━━ GIVEN RECORDS ━━
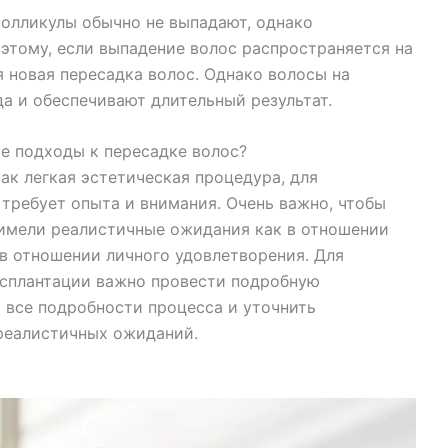
олликулы обычно не выпадают, однако
этому, если выпадение волос распространяется на
 новая пересадка волос. Однако волосы на
а и обеспечивают длительный результат.
е подходы к пересадке волос?
ак легкая эстетическая процедура, для
требует опыта и внимания. Очень важно, чтобы
 имели реалистичные ожидания как в отношении
 в отношении личного удовлетворения. Для
нсплантации важно провести подробную
 все подробности процесса и уточнить
 реалистичных ожиданий.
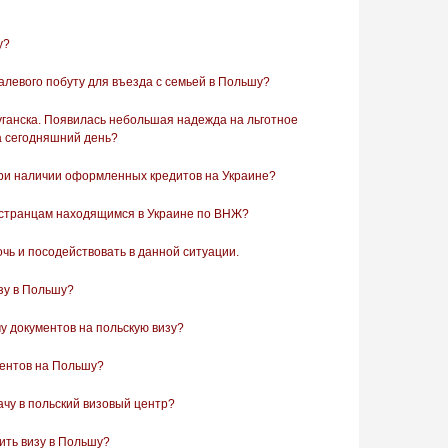
у?
алевого побуту для въезда с семьей в Польшу?
ганска. Появилась небольшая надежда на льготное
а сегодняшний день?
ри наличии оформленных кредитов на Украине?
остранцам находящимся в Украине по ВНЖ?
ь и посодействовать в данной ситуации.
зу в Польшу?
у документов на польскую визу?
ментов на Польшу?
ачу в польский визовый центр?
ить визу в Польшу?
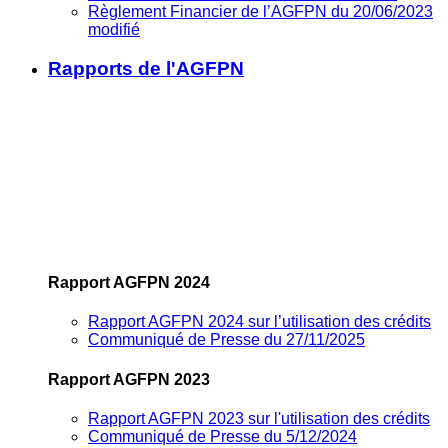
Règlement Financier de l’AGFPN du 20/06/2023
modifié
Rapports de l'AGFPN
Rapport AGFPN 2024
Rapport AGFPN 2024 sur l’utilisation des crédits
Communiqué de Presse du 27/11/2025
Rapport AGFPN 2023
Rapport AGFPN 2023 sur l'utilisation des crédits
Communiqué de Presse du 5/12/2024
━━━
THE TASK: All lines in the records that contain "Presse" are to be copied and returned.

WRITTEN SOLUTION:
Communiqué de Presse du 27/11/2025
Communiqué de Presse du 5/12/2024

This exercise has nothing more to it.